Aonishiki, de huir de la guerra en Ucrania al firmamento del sumo en Japón
Danylo Yavhusishyn, el luchador Aonishiki en el mundo del sumo, huyó de la guerra en Ucrania y está a punto de alcanzar el rango supremo del gran deporte tradicional japonés en un tiempo récord. Pero mantiene los pies en el suelo y deja claro...

Danylo Yavhusishyn, el luchador Aonishiki en el mundo del sumo, huyó de la guerra en Ucrania y está a punto de alcanzar el rango supremo del gran deporte tradicional japonés en un tiempo récord. Pero mantiene los pies en el suelo y deja claro su objetivo tras su extenuante entrenamiento: "Hacerme más fuerte".
Con apenas 21 años, Yavhusishyn ha logrado en poco más de dos años lo que la mayoría de los luchadores solo pueden soñar a lo largo de su carrera.
Tras un ascenso fulgurante, ganó consecutivamente los dos últimos torneos bimestrales, que determinan la clasificación general -como en el tenis-, y fue proclamado ozeki, el segundo rango más alto del sumo.
Si gana en la próxima cita de marzo, estará prácticamente asegurada su promoción a yokozuna, el rango supremo de la disciplina, jamás alcanzado por un europeo.
Pero intenta evitar ceder a la presión: "Si lo pienso demasiado, solo corro el riesgo de tensarme".
"He ganado hasta ahora haciendo lo que hago habitualmente, así que basta con que continúe", añade.
- "Hacerse más fuerte" -
Convertido en el favorito de los aficionados y de los medios, dice sentir "que la atención es aún mayor" tras su victoria de enero.
"Soy muy feliz cuando la gente viene a hablar conmigo. Quiero seguir consiguiendo que el mayor número posible de personas conozca mi nombre, y voy a seguir trabajando duro para lograrlo".
El joven rikishi (luchador) practica sumo desde los siete años y desde hace tiempo soñaba con probar suerte en Japón en el mundo profesional.
Sus planes se precipitaron con la invasión rusa de su país en febrero de 2022. Abandonó Ucrania unas semanas antes de cumplir los 18, evitando por poco el servicio militar, y aterrizó en Japón, donde fue recibido por un conocido antes de entrar en el mundo del sumo con un único deseo: "hacerse más fuerte".
"Me levanto cada día con ese deseo, todavía hoy", subraya Yavhusishyn.
Tras precisar a sus interlocutores, entre ellos la AFP, que quería hablar únicamente de sumo, confiesa no obstante que sus padres, que viven en Alemania, vinieron a verlo el año pasado.
"Me gustaría invitarlos en junio con motivo de la fiesta por mi ascenso al rango de ozeki. Están muy felices por mí y hablamos casi todos los días", cuenta.

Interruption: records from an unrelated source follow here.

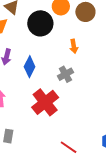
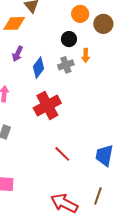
black circle: (40, 23) -> (69, 39), moved, size x0.6
gray cross: (65, 74) -> (66, 65), moved

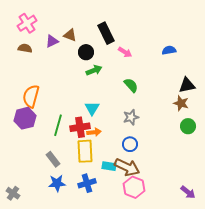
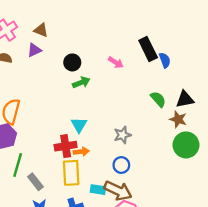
black rectangle: (106, 33) -> (148, 49), moved
brown triangle: (70, 35) -> (41, 30), moved
blue semicircle: (169, 50) -> (165, 60), turned 80
green semicircle: (131, 85) -> (158, 99), moved
green line: (58, 125) -> (18, 165), moved
green circle: (188, 126) -> (186, 145), size x1.5

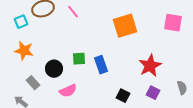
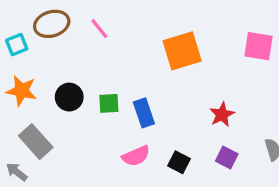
red star: (150, 66) -> (222, 115), size x0.7
black circle: (54, 69) -> (69, 97), moved
gray rectangle: (33, 83) -> (36, 142), size x1.5
pink semicircle: (68, 91) -> (136, 156), moved

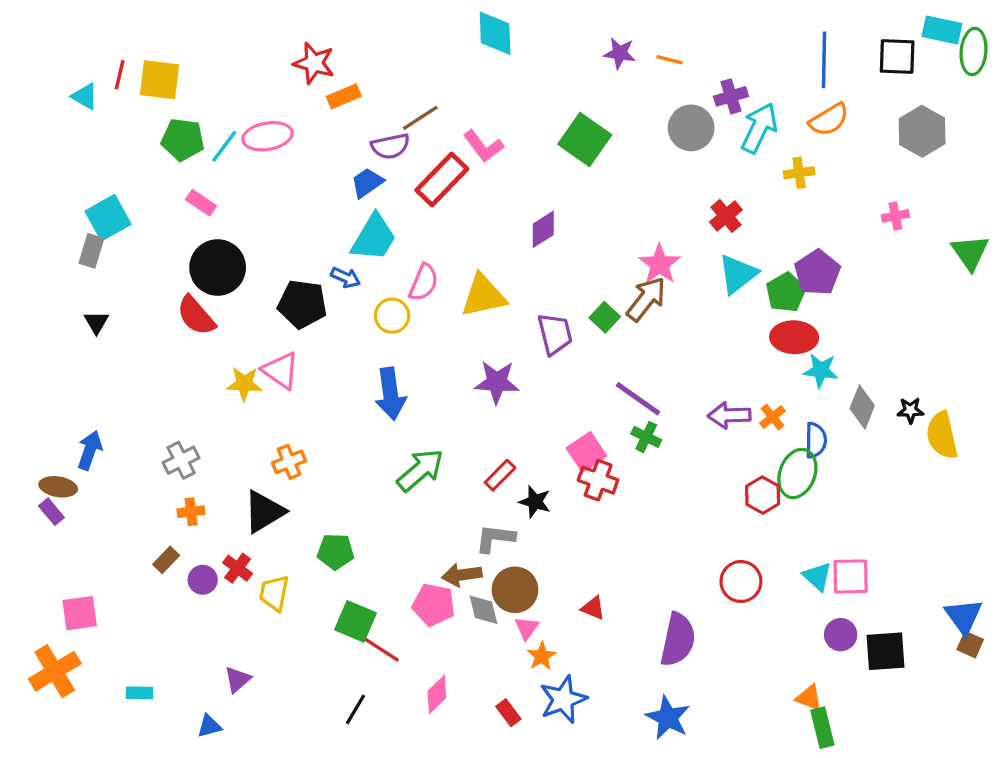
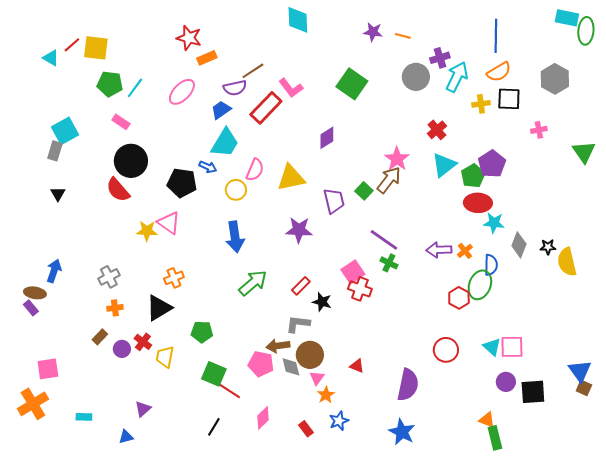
black square: (897, 56) -> (509, 99), moved
red line: (120, 75) -> (72, 45), turned 36
pink ellipse: (267, 136) -> (182, 92), moved, turned -36
blue star: (563, 699) -> (339, 421), size x0.7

"Mis amigos y mis antiguos profesores en Ucrania siguen mucho más el sumo de lo que imaginaba, eso me hace querer entregarme aún más", continúa.
- Un luchador 'ligero' -
Durante el entrenamiento matutino, donde se encadenan extenuantes ejercicios como el "shiko", que consiste en levantar lentamente y lateralmente una pierna tras otra y dejarla caer, asesora a luchadores apenas un poco más jóvenes que él.
¿Su momento favorito del entrenamiento? "Cuando termina", sonríe.
"Es muy duro, pero superar eso y obtener resultados es lo que más placer me proporciona", añade.
Explica que pasa su tiempo libre durmiendo, yendo a restaurantes —"como luchador, tengo que comer mucho"— o bañándose en aguas termales con sus compañeros para "alejarse un poco del sumo".
El sumo vive un repunte de popularidad en Japón, donde los torneos cuelgan el cartel de "no hay entradas", atrayendo especialmente a numerosos turistas extranjeros.
Aonishiki se ha convertido en un embajador del deporte nacional japonés, que recientemente reanudó sus desplazamientos al extranjero, con un torneo previsto en París en junio tras un evento en Londres el año pasado.
Dice esperar que los espectadores de todo el mundo puedan descubrir el sumo y comprender su atractivo, viéndolo "por sí mismos, en lugar de explicarlo con palabras".
"No es necesariamente el luchador más grande o el más fuerte quien gana", dice el rikishi, de apenas 140 kg, uno de los más ligeros en la élite.
"He oído que el sumo es cada vez más popular en el extranjero y, como rikishi, me alegraría que fuera conocido en todo el mundo", concluye.